What Makes a Good Marriage?

Douglas P. McManaman
May 18, 2020
Reproduced with Permission

Recently I decided to re-read the Encyclical Letter On Christian Marriage ( Casti Connubi ), by Pope Pius XI. What struck me at this time was the depth of understanding about the specific nature and dynamics of married love, given that it was written in 1930. I am almost certain that the subtleties and depth of understanding exhibited in this encyclical did not, for whatever reason, make its way to the masses - I would even doubt that for the most part it had "trickled down" to the level of the clergy.

The encyclical led me to ask this question: What makes a good marriage? It seems to me that most people would think it somewhat similar to the question: "What makes a good vacation?" The criterion for the latter is, of course, enjoyment. Did we enjoy ourselves? Did we get to see and experience lots? Was it exciting? Would you go again? Even the very title of the marriage preparation program "Joy-Filled Marriage" (Ascension Press, 2014), which otherwise has tremendous content, can nevertheless lead couples to believe that a good marriage is "joy-filled", as though joy were a matter of being "filled", like a jar filled to the brim with a sweet tasting intoxicant. But is joy like that? Isn't joy more the result of being emptied out (kenosis), as opposed to being filled? Again, think of a joy-filled vacation. It means a vacation full of excitement, certainly not hardships. In fact, hardships would have to be kept to a minimum for a vacation to be qualified as "joy-filled". Such a framework is unfitting when the issue is the meaning of a good marriage.

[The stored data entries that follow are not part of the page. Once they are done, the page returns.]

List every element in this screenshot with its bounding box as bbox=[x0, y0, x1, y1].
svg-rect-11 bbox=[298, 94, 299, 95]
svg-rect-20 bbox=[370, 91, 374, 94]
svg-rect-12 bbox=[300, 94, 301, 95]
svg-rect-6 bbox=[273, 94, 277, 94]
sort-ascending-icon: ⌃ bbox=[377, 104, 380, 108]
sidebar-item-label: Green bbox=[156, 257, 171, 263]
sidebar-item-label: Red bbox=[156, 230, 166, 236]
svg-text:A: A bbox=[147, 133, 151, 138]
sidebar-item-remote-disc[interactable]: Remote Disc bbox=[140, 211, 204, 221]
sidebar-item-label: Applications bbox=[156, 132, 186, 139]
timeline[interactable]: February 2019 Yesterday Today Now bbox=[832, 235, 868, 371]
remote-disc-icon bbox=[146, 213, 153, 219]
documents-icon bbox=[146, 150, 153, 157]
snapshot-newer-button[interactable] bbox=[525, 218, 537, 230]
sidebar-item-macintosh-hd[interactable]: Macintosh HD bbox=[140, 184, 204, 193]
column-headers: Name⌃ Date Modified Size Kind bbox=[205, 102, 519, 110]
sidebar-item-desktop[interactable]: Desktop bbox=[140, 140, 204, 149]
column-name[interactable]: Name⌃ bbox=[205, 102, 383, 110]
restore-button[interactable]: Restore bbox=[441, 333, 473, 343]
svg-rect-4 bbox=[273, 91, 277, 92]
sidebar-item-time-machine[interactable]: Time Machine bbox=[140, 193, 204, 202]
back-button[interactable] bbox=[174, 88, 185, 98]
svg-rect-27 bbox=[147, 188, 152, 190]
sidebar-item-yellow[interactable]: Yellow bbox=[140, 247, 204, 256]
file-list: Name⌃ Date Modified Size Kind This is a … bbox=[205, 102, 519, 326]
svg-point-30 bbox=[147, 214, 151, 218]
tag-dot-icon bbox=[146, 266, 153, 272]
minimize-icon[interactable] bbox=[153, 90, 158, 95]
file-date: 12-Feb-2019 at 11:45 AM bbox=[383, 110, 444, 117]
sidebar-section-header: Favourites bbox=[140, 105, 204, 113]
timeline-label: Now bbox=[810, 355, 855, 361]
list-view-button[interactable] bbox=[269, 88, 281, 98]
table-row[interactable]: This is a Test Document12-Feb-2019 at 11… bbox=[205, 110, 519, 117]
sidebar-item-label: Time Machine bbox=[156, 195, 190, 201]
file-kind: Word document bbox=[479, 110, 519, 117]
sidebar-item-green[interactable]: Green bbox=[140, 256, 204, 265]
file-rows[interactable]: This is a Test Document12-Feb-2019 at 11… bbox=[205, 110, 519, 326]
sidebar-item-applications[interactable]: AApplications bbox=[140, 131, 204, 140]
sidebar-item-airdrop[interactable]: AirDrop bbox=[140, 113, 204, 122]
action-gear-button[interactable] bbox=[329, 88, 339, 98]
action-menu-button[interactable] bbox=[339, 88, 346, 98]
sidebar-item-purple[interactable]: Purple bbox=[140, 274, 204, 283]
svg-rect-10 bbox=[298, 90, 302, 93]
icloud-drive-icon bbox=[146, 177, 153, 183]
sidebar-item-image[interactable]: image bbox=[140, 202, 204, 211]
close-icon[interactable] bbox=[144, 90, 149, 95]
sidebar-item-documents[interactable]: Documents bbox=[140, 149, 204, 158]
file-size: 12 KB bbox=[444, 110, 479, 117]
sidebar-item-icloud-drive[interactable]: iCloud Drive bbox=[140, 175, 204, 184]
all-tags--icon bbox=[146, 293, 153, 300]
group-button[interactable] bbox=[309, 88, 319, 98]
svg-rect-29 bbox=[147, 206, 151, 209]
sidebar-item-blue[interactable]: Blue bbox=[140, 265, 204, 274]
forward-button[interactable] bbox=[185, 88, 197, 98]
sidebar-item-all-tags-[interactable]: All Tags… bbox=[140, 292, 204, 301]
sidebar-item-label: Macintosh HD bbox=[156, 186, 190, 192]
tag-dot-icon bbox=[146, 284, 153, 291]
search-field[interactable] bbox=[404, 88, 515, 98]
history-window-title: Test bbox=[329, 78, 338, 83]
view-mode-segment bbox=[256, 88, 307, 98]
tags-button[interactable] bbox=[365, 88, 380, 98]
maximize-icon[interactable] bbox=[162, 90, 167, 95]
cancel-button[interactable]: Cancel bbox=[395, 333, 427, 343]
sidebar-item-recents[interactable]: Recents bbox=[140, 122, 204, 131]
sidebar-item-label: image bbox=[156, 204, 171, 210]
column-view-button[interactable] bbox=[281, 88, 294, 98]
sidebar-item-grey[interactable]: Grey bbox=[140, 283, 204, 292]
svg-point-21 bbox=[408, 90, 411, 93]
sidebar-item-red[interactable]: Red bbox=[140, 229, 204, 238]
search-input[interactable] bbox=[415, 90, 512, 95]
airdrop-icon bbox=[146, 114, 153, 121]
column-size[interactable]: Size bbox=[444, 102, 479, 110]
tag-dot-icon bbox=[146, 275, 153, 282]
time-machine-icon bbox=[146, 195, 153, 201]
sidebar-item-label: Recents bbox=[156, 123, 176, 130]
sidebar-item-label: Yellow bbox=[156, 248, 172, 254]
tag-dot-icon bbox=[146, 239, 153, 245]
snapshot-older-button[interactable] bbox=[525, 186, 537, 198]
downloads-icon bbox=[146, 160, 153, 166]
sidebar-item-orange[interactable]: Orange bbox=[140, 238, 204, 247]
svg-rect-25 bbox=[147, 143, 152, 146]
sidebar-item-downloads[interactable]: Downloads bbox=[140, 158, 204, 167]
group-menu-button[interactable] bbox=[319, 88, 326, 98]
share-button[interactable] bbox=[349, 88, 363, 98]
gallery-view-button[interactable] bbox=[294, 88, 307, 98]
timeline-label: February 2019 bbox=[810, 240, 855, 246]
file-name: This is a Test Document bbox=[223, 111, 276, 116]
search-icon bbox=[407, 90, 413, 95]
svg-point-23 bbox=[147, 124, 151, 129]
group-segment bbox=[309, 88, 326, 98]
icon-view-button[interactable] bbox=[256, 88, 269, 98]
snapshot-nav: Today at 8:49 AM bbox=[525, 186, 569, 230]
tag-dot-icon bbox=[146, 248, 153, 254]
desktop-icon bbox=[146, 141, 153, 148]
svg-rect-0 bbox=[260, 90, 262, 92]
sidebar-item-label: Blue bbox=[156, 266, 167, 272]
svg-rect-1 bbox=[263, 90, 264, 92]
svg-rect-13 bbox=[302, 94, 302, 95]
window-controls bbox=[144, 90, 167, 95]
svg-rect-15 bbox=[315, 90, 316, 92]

What makes a "good marriage" would have to be congruent with that which "makes a marriage" in the first place, and what "makes" a marriage is the conjugal intention of the couple. We speak of a defect of consent, which is a marriage impediment, for example, coercion, fraud, psychological immaturity, the deliberate intention not to have children, as well as an intention that does not extend "till death", etc. Wedded love is precisely that intention (to be a one flesh union), which of course is an act of the will. And so, it would seem that a good marriage is measured by the character and quality of that love. Hence, the words of Pius XI:

This conjugal faith ...blooms more freely, more beautifully and more nobly, when it is rooted in that more excellent soil, the love of husband and wife which pervades all the duties of married life and holds pride of place in Christian marriage. For matrimonial faith demands that husband and wife be joined in an especially holy and pure love, not as adulterers love each other, but as Christ loved the Church. This precept the Apostle laid down when he said: "Husbands, love your wives as Christ also loved the Church," that Church which of a truth He embraced with a boundless love not for the sake of His own advantage, but seeking only the good of His Spouse . The love, then, of which We are speaking is not that based on the passing lust of the moment nor does it consist in pleasing words only, but in the deep attachment of the heart which is expressed in action, since love is proved by deeds. This outward expression of love in the home demands not only mutual help but must go further; must have as its primary purpose that man and wife help each other day by day in forming and perfecting themselves in the interior life, so that through their partnership in life they may advance ever more and more in virtue, and above all that they may grow in true love toward God and their neighbor,...This mutual molding of husband and wife, this determined effort to perfect each other , can in a very real sense, as the Roman Catechism teaches, be said to be the chief reason and purpose of matrimony , provided matrimony be looked at not in the restricted sense as instituted for the proper conception and education of the child, but more widely as the blending of life as a whole and the mutual interchange and sharing thereof [sec. 23-24. Emphasis mine].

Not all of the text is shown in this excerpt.